The lens of optimism is a necessary component in encouraging others to take action on climate change. People must understand the risk of climate change to realize the problem, but action only comes when people feel empowered and capable of doing so. To place all of the fear, shame, and guilt associated with the climate change on the shoulders of each individual without exploring the possibilities of a brighter future and the necessity of collective involvement is a burden that no one person can bear, especially if they have not devoted themselves to the cause of climate change.
Thus, the first ones who need to act are the ones who are devoted to the cause of climate change. The world must be educated about climate change; in terms of its dangers, but also in terms of what a world without it looks like. Not just as the state of the world as it is currently, but one that has addressed climate change and taken direct action to prevent it. Discussion of climate change should not focus on what people should not do, but rather what they can do. Giving criticism of the system we live in and the problems with anyone's way of life without reasoning for a better solution creates the impression of personal attacks and mindless accusations.
If the world is an addict, and climate change is the addiction, then we as citizens of the earth must act as the support system that uncovers and heals the underlying cause. Only then can the symptom of the larger problem be treated as well. But until we recognize and change that underlying cause, a treacherous underbelly that allows climate change to flourish, that symptom will never go away, no matter how much time and effort we sink into treating it.

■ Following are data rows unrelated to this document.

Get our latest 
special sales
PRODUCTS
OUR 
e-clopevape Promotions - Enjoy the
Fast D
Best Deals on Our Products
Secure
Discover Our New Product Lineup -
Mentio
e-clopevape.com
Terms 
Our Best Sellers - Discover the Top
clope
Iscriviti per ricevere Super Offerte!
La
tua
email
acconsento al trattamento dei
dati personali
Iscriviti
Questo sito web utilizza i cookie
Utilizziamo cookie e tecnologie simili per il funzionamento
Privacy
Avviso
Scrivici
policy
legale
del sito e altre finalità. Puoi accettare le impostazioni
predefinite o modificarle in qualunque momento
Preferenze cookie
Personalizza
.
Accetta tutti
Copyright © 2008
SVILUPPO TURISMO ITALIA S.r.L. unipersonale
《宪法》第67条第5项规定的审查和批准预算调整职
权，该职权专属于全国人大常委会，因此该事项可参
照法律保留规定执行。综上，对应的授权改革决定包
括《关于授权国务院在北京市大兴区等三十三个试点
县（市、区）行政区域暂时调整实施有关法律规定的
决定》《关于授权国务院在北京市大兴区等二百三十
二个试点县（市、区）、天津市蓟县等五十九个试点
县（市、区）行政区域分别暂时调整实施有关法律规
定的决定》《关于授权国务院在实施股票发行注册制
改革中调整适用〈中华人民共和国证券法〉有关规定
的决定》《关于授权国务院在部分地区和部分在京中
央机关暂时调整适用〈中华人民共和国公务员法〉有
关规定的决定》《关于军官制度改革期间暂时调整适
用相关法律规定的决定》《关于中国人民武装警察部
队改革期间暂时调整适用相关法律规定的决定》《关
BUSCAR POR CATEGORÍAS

No one individual can decide exactly what that recovery and treatment looks like for everybody. A call to action without a reason to take it will merely echo into an obstinate void. Action must be a choice, or it is only empty and unsustainable. Instead, a call for personal exploration would be more apt. Each individual has a stake in this planet, both now and in the future. At the base level, this is the human race's collective home, one that we are expected to care for and share with all of the earth's living and nonliving residents. Beyond that, there is something about this planet and its substance that each individual has a unique personal connection with. The earth is where we find our food, our water, all of our life-granting bounties, our "places to play in and pray in" [12]. It everything we are and everything we have, and to destroy it would be to bring about our own undoing as well as that of so many other species in the process. Our race, the human race, cannot be one defined by violence and death.

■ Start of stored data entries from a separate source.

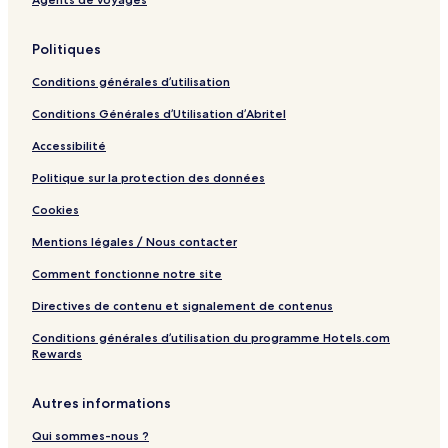
Politiques
Conditions générales d’utilisation
Conditions Générales d’Utilisation d’Abritel
Accessibilité
Politique sur la protection des données
Cookies
Mentions légales / Nous contacter
Comment fonctionne notre site
Directives de contenu et signalement de contenus
Conditions générales d’utilisation du programme Hotels.com
Rewards
Autres informations
Qui sommes-nous ?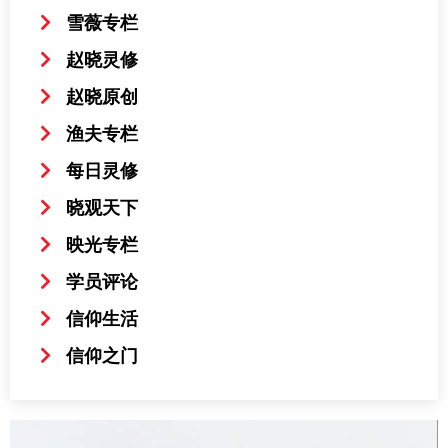
雪薇专栏
赵晓灵修
赵晓原创
渔夫专栏
每日灵修
晓观天下
映光专栏
学员评论
信仰生活
信仰之门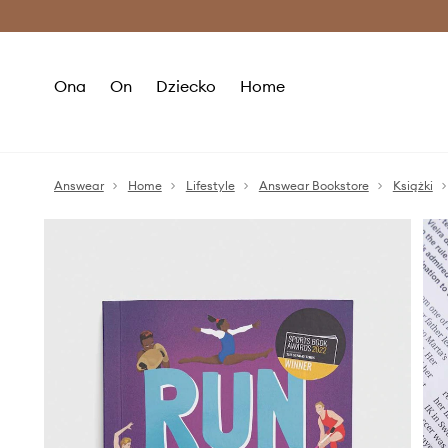
Premium Fashion Benefits >
O
Ona
On
Dziecko
Home
Answear
Home
Lifestyle
Answear Bookstore
Książki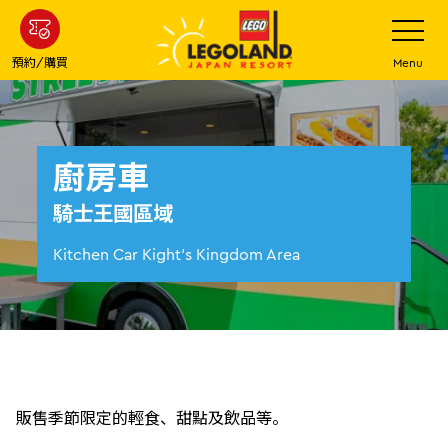
下
打
開
一
網
站
步
預約/購買
Menu
菜
主
單
要
內
容
廚房車
騎士王國區域
Kitchen Car Kight's Kingdom Area
販售季節限定的輕食、甜點及飲品等。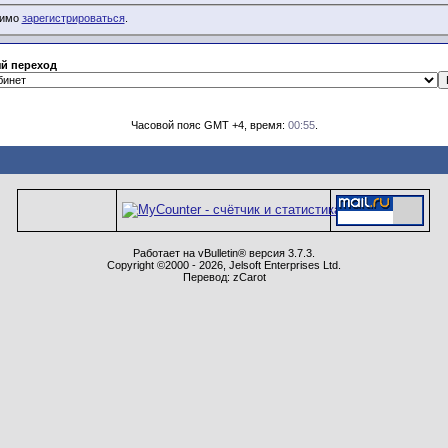
димо
зарегистрироваться
.
й переход
Часовой пояс GMT +4, время:
00:55
.
Работает на vBulletin® версия 3.7.3.
Copyright ©2000 - 2026, Jelsoft Enterprises Ltd.
Перевод: zCarot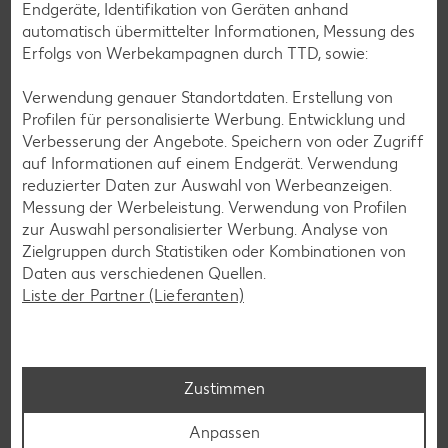
Endgeräte, Identifikation von Geräten anhand
automatisch übermittelter Informationen, Messung des
Erfolgs von Werbekampagnen durch TTD, sowie:
Verwendung genauer Standortdaten. Erstellung von
Profilen für personalisierte Werbung. Entwicklung und
Verbesserung der Angebote. Speichern von oder Zugriff
Glutenfreie Rezepte
auf Informationen auf einem Endgerät. Verwendung
reduzierter Daten zur Auswahl von Werbeanzeigen.
Wer auf Gluten verzichtet, muss nicht automatisch auf
Messung der Werbeleistung. Verwendung von Profilen
Vielfalt und Geschmack verzichten. Ob süß oder herzhaft –
zur Auswahl personalisierter Werbung. Analyse von
mit unseren glutenfreien Rezepten zauberst du dir Gerichte,
Zielgruppen durch Statistiken oder Kombinationen von
die nicht nur verträglich, sondern auch richtig lecker sind.
Daten aus verschiedenen Quellen.
Liste der Partner (Lieferanten)
Rezepte entdecken
Zustimmen
Anpassen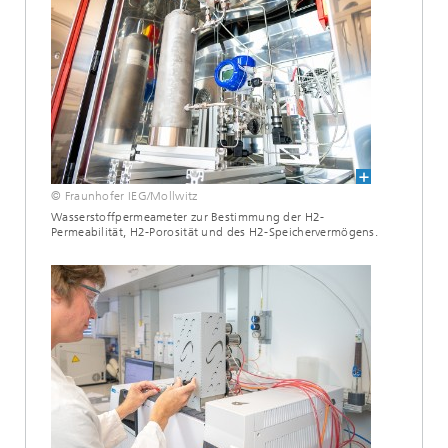
© Fraunhofer IEG/Mollwitz
Wasserstoffpermeameter zur Bestimmung der H2-
Permeabilität, H2-Porosität und des H2-Speichervermögens.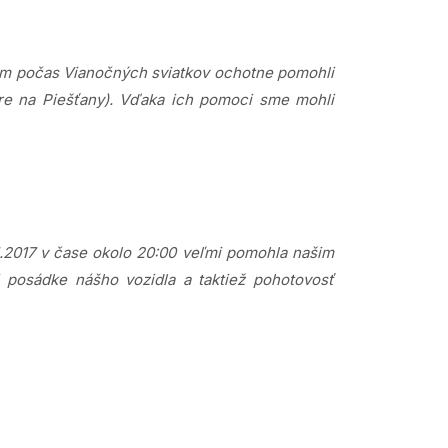
nám počas Vianočných sviatkov ochotne pomohli
mere na Piešťany). Vďaka ich pomoci sme mohli
1.2017 v čase okolo 20:00 veľmi pomohla našim
 posádke nášho vozidla a taktiež pohotovosť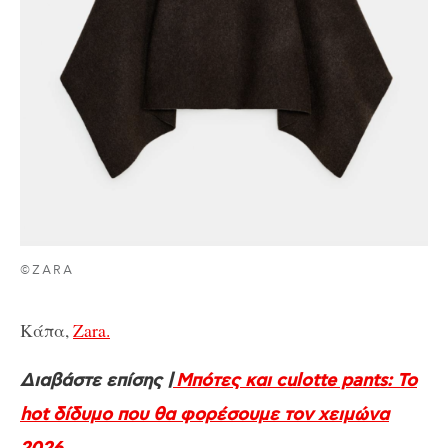
©ZARA
Κάπα,
Zara.
Διαβάστε επίσης |
Μπότες και culotte pants: Το
hot δίδυμο που θα φορέσουμε τον χειμώνα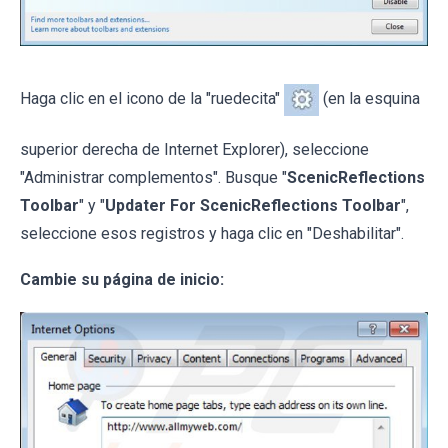
Haga clic en el icono de la "ruedecita"
(en la esquina
superior derecha de Internet Explorer), seleccione
"Administrar complementos". Busque "
ScenicReflections
Toolbar
" y "
Updater For ScenicReflections Toolbar
",
seleccione esos registros y haga clic en "Deshabilitar".
Cambie su página de inicio: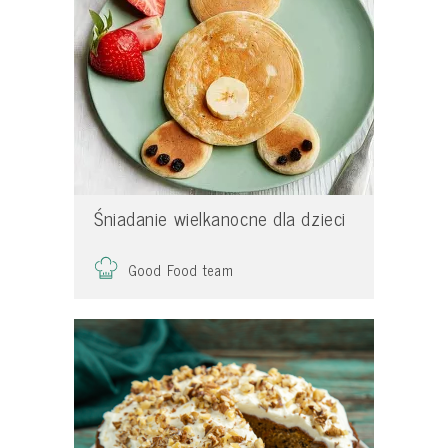
Śniadanie wielkanocne dla dzieci
Good Food team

And it does not have to be. There are no instructions on how to care about something, but there are countless reasons why. Be it in the interest of others or self-interest, each person on this planet has a personal connection with the earth, consciously or unconsciously. It is critically important to explore that connection, to find what links each and every one of us to this world and pursue that brighter future. Each person only needs to explore what it is they care about and why they care about it. To care about something enough will naturally develop a passion for it; to feel passion begets action. Climate change is complicated, multifaceted, and deeply entrenched into each corner of this world. With a passion for making the world a better place comes the action that ends climate change; not directly targeted at it, but easing the symptom away by targeting its cause.

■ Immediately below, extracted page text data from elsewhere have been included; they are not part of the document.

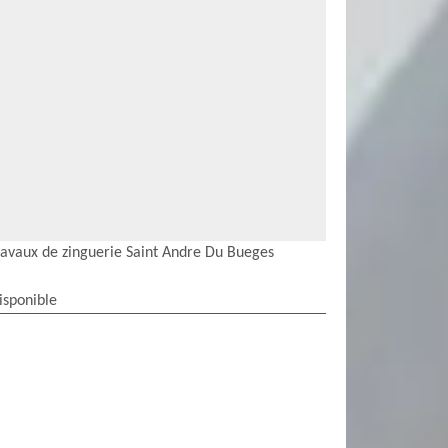
ravaux de zinguerie Saint Andre Du Bueges
isponible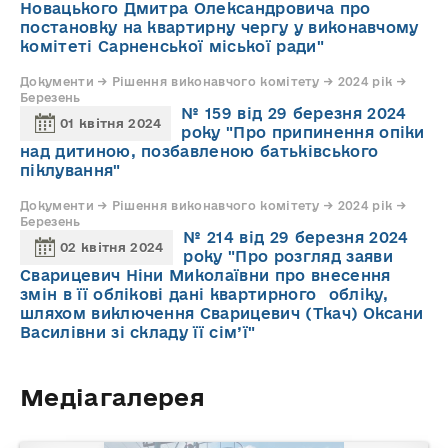
Новацького Дмитра Олександровича про
постановку на квартирну чергу у виконавчому
комітеті Сарненської міської ради"
Документи → Рішення виконавчого комітету → 2024 рік →
Березень
№ 159 від 29 березня 2024
01 квітня 2024
року "Про припинення опіки
над дитиною, позбавленою батьківського
піклування"
Документи → Рішення виконавчого комітету → 2024 рік →
Березень
№ 214 від 29 березня 2024
02 квітня 2024
року "Про розгляд заяви
Сварицевич Ніни Миколаївни про внесення
змін в її облікові дані квартирного обліку,
шляхом виключення Сварицевич (Ткач) Оксани
Василівни зі складу її сім’ї"
Медіагалерея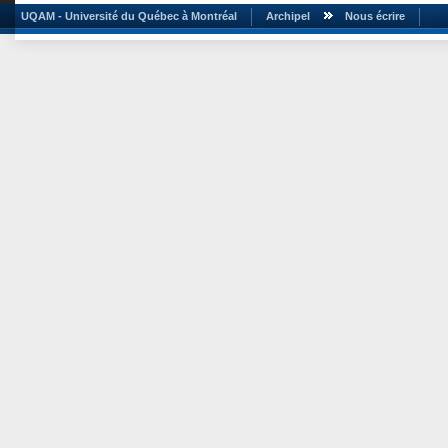
UQAM - Université du Québec à Montréal
Archipel
Nous écrire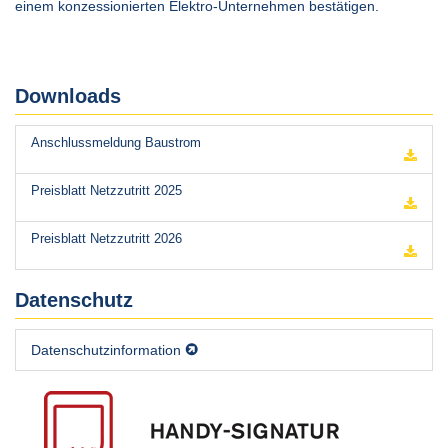
einem konzessionierten Elektro-Unternehmen bestätigen.
Downloads
Anschlussmeldung Baustrom
Preisblatt Netzzutritt 2025
Preisblatt Netzzutritt 2026
Datenschutz
Datenschutzinformation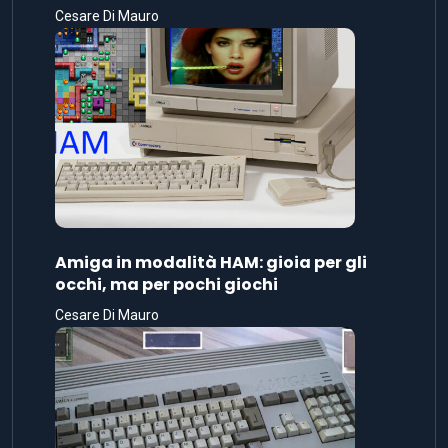
Cesare Di Mauro
Amiga in modalità HAM: gioia per gli
occhi, ma per pochi giochi
Cesare Di Mauro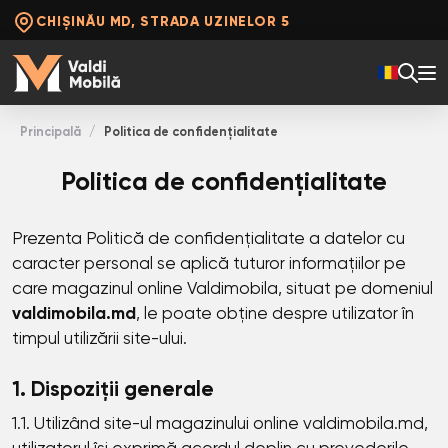
CHIȘINĂU MD, STRADA UZINELOR 5
Principală
Politica de confidențialitate
Politica de confidențialitate
Prezenta Politică de confidențialitate a datelor cu
caracter personal se aplică tuturor informațiilor pe
care magazinul online Valdimobila, situat pe domeniul
valdimobila.md
, le poate obține despre utilizator în
timpul utilizării site-ului.
1. Dispoziții generale
1.1. Utilizând site-ul magazinului online valdimobila.md,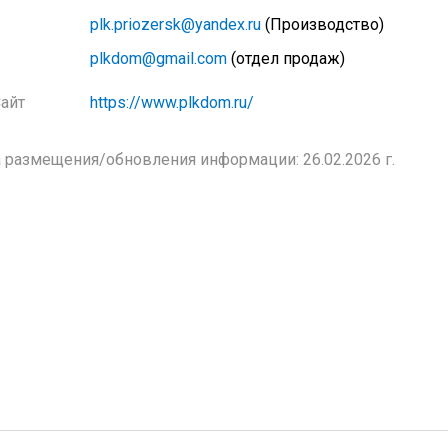
plk.priozersk@yandex.ru
(Производство)
plkdom@gmail.com
(отдел продаж)
айт
https://www.plkdom.ru/
 размещения/обновления информации: 26.02.2026 г.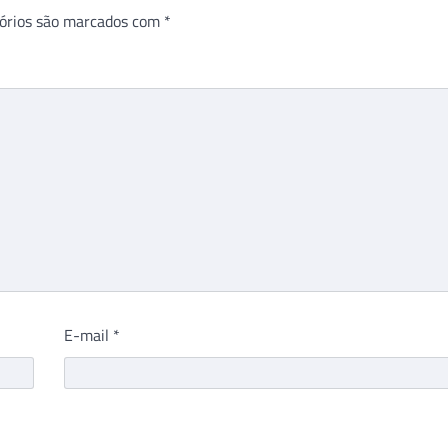
órios são marcados com
*
E-mail
*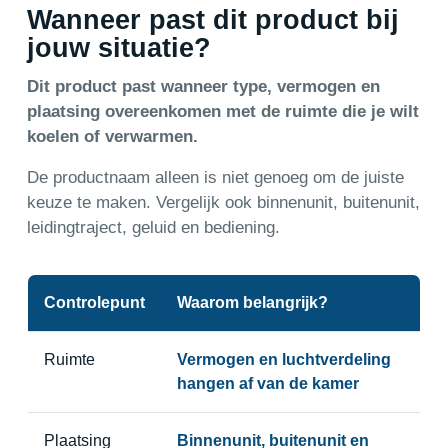
Wanneer past dit product bij
jouw situatie?
Dit product past wanneer type, vermogen en
plaatsing overeenkomen met de ruimte die je wilt
koelen of verwarmen.
De productnaam alleen is niet genoeg om de juiste
keuze te maken. Vergelijk ook binnenunit, buitenunit,
leidingtraject, geluid en bediening.
Controlepunt
Waarom belangrijk?
Ruimte
Vermogen en luchtverdeling
hangen af van de kamer
Plaatsing
Binnenunit, buitenunit en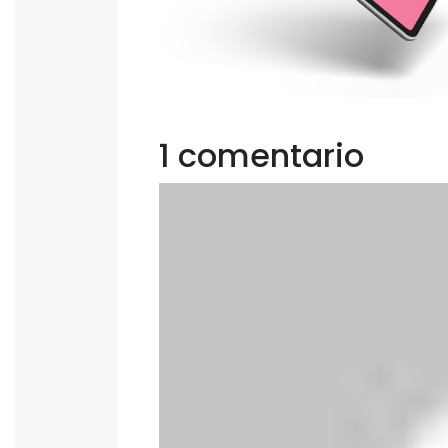
1 comentario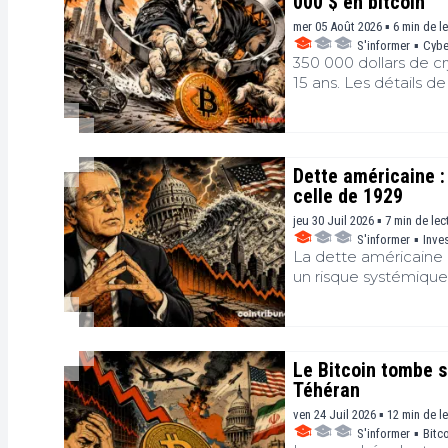
000 $ en bitcoin
mer 05 Août 2026 ▪ 6 min de l
S'informer
▪
Cybe
350 000 dollars de cr
15 ans. Les détails d
Dette américaine 
celle de 1929
jeu 30 Juil 2026 ▪ 7 min de lec
S'informer
▪
Inve
La dette américaine 
un risque systémique
de manœuvre de la Ré
solidité du modèle é
Reportf », l'investiss
détour. La première 
Le Bitcoin tombe s
analyse relance aussi 
Téhéran
monétaire.
ven 24 Juil 2026 ▪ 12 min de l
S'informer
▪
Bitc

The time to do this is now. The world as it is currently is at a turning point. No time in the past has had such overwhelming understanding and passion about climate change; no time in the future will be as spared from its damages at the current rate of change than the present. At this time, in this moment, change is absolutely necessary. It begins with an understanding of the roots of climate change, which presents itself in a number of forms. Active political involvement; direct action through conservation work; innovation through sustainable engineering, industry, and architecture; we are all creators and thinkers with the power to act outside of what is currently the norm. To explore that, to understand its depths and use that idea as a basis for action, will be the beginnings in what a collective global creation of a brighter future looks like.